Regarding the mining legal framework, Latin America has a long-standing tradition of mining legislation in most countries, with a concession regime based generally on the public worth of the activity. Natural resources belong to the state (either federal or provincial depending on the political organisation of the country) and are granted to specific entities through an administrative law concession. During the 1990s, most Latin American countries modernised their legal frameworks, mainly with the aim of including foreign investor-friendly legislation to attract long-term investment in the sector. These regimes proved to be quite successful during that decade. In recent years, more jurisdictions have bolstered the trend of legislative reform to promote the sector, one notable example being Ecuador.
In parallel, an awareness of sustainable development has started to grow and to coexist with the mining sector.
The current trend relates to the identification and impact of the benefits that the mining sector can bring to communities and how they can effectively transform the lives of the communities and stakeholders involved. These issues are indeed at the heart of any discussion and play a crucial role in any project to be developed. In addition, certain environmental accidents (eg, the Samarco dam collapse in Brazil) have increased communities’ concerns and issues of trust in relation to regulatory agencies, which generally need to improve and be more efficient.
The mining industry faces big challenges all around the world and Latin America is certainly no exception. With projects located in remote areas, as well as others near more populated regions, the interaction and joint work of government, companies and communities has become the new norm.

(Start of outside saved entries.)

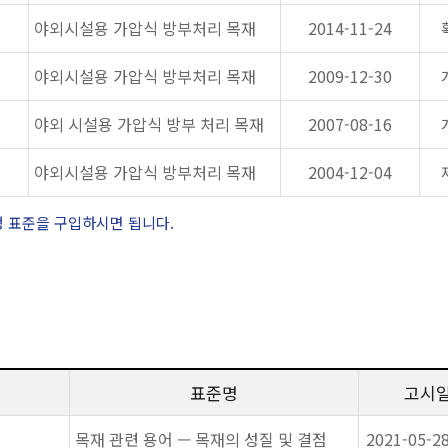
야외시설용 가압식 방부처리 목재
2014-11-24
야외시설용 가압식 방부처리 목재
2009-12-30
야외 시설용 가압식 방부 처리 목재
2007-08-16
야외시설용 가압식 방부처리 목재
2004-12-04
정 표준을 구입하시면 됩니다.
표준명
고시
목재 관련 용어 — 목재의 성질 및 결점
2021-05-2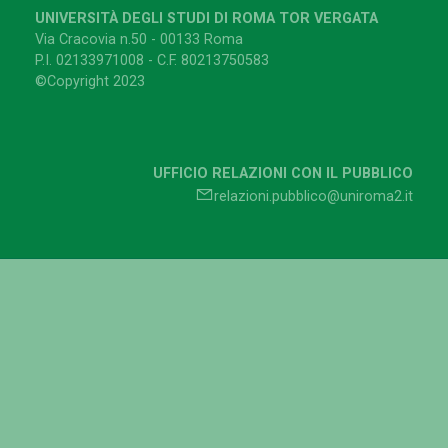
UNIVERSITÀ DEGLI STUDI DI ROMA TOR VERGATA
Via Cracovia n.50 - 00133 Roma
P.I. 02133971008 - C.F. 80213750583
©Copyright 2023
UFFICIO RELAZIONI CON IL PUBBLICO
relazioni.pubblico@uniroma2.it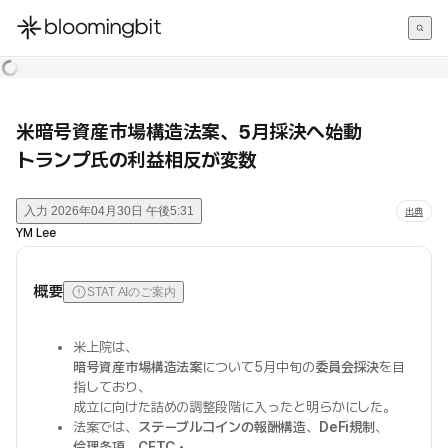
한국어
English
日本語
米暗号資産市場構造法案、5月採決へ始動
トランプ氏の利益相反が変数
入力
2026年04月30日 午後5:31
出典
YM Lee
概要
STAT AIのご案内
米上院は、
暗号資産市場構造法案
について5月中旬の
委員会採決
を目
指しており、
成立に向けた詰めの調整段階に入ったと明らかにした。
法案では、
ステーブルコインの報酬構造
、
DeFi規制
、
倫理条項
、
CFTC・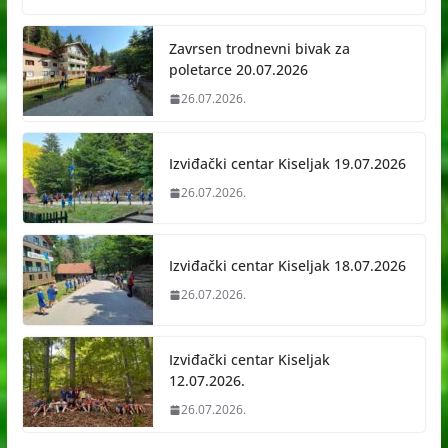
Zavrsen trodnevni bivak za
poletarce 20.07.2026
26.07.2026.
Izviđački centar Kiseljak 19.07.2026
26.07.2026.
Izviđački centar Kiseljak 18.07.2026
26.07.2026.
Izviđački centar Kiseljak
12.07.2026.
26.07.2026.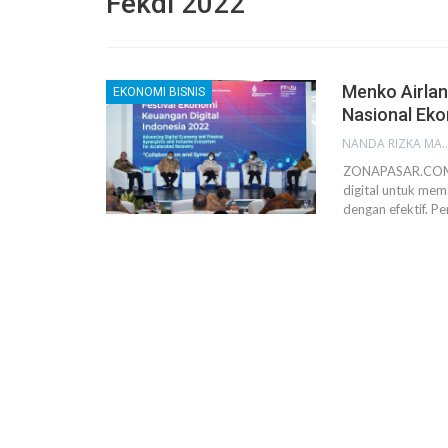
Fekdi 2022
Menko Airlan
EKONOMI BISNIS
Nasional Eko
NANDA RIZKA M
ZONAPASAR.COM, N
digital untuk mem
dengan efektif.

Specific aspects for analysis
Despite the current state of the industry, and even when mining continues to operate at a slow pace, in general terms the mining sector has grown in some of the traditional mining countries (eg, Peru) and in other non-traditional mining-orientated countries (eg, Argentina regarding lithium), and new players have been introduced in the region (eg, Ecuador and Panama with Cobre Panama – one of the largest open-pit copper projects owned, as of 2013, by First Quantum Minerals).
When investing in the mining sector in Latin America, there are some aspects that may vary from country to country and that are relevant to an understanding of the business environment, legal implications and social perceptions. All those factors should be considered when deciding on an investment.
Federal and unitary or centralised states
The political organisation of a country represents the way the country is constitutionally organised and how the territory is divided and governed. Certain countries have a federal system whereby there is a federal government that coexists with provincial governments and the sphere of power and competence is mainly set by the constitution. The main Latin American countries with a federal system are Argentina, Brazil and Mexico.
Other countries have a centralised system, meaning a central government and certain territorial decentralisation, although the main competence and power lies within the central government. Examples include Chile, Colombia and Peru, although each has differences.
This difference in a country’s political organisation is highly relevant, especially in the natural resources sector. These resources belong to the state, as this has been the historic concept in all Latin American legal regimes. Therefore, natural resources originally belong to the provincial states (provinces or states in a federal organisation) or to the central state. This is no small difference, as the granting authority for mining concession will be vested in the provinces or states or the central state, as the case may be.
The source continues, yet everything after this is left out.